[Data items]
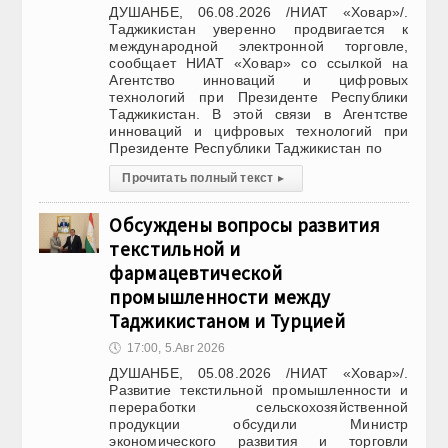
ДУШАНБЕ, 06.08.2026 /НИАТ «Ховар»/.
Таджикистан уверенно продвигается к
международной электронной торговле,
сообщает НИАТ «Ховар» со ссылкой на
Агентство инноваций и цифровых
технологий при Президенте Республики
Таджикистан. В этой связи в Агентстве
инноваций и цифровых технологий при
Президенте Республики Таджикистан по
Прочитать полный текст
▸
Обсуждены вопросы развития
текстильной и
фармацевтической
промышленности между
Таджикистаном и Турцией
🕔
17:00, 5.Авг 2026
ДУШАНБЕ, 05.08.2026 /НИАТ «Ховар»/.
Развитие текстильной промышленности и
переработки сельскохозяйственной
продукции обсудили Министр
экономического развития и торговли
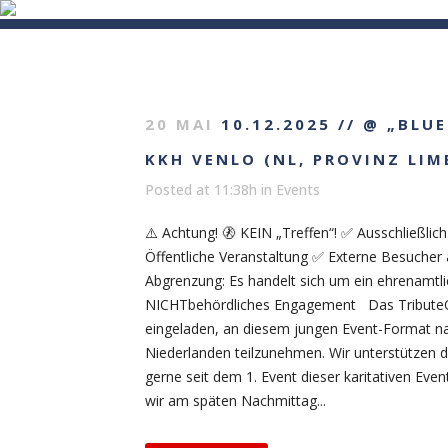
HOME
MISSION
EVENTS
VI
20 MAI
10.12.2025 // @ „BLUE
KKH VENLO (NL, PROVINZ LIM
Posted at 11:38h
in
Events
⚠️ Achtung! 🚷 KEIN „Treffen“! ✅ Ausschließlich
Öffentliche Veranstaltung ✅ Externe Besuch
Abgrenzung: Es handelt sich um ein ehrenamtl
NICHTbehördliches Engagement Das Tribute
eingeladen, an diesem jungen Event-Format na
Niederlanden teilzunehmen. Wir unterstützen d
gerne seit dem 1. Event dieser karitativen Ev
wir am späten Nachmittag...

▶ _ABOUT THIS TASK_
Which lines run from the one containing "Развитие текстильной промышленности и" through the last line of the entries above? Output them exactly, both ends included, with no pictures.

▶ _EXERCISE SOLUTION_
Развитие текстильной промышленности и
переработки сельскохозяйственной
продукции обсудили Министр
экономического развития и торговли
HOME
MISSION
EVENTS
VI
20 MAI
10.12.2025 // @ „BLUE
KKH VENLO (NL, PROVINZ LIM
Posted at 11:38h
in
Events
⚠️ Achtung! 🚷 KEIN „Treffen“! ✅ Ausschließlich
Öffentliche Veranstaltung ✅ Externe Besuch
Abgrenzung: Es handelt sich um ein ehrenamtl
NICHTbehördliches Engagement Das Tribute
eingeladen, an diesem jungen Event-Format na
Niederlanden teilzunehmen. Wir unterstützen d
gerne seit dem 1. Event dieser karitativen Ev
wir am späten Nachmittag...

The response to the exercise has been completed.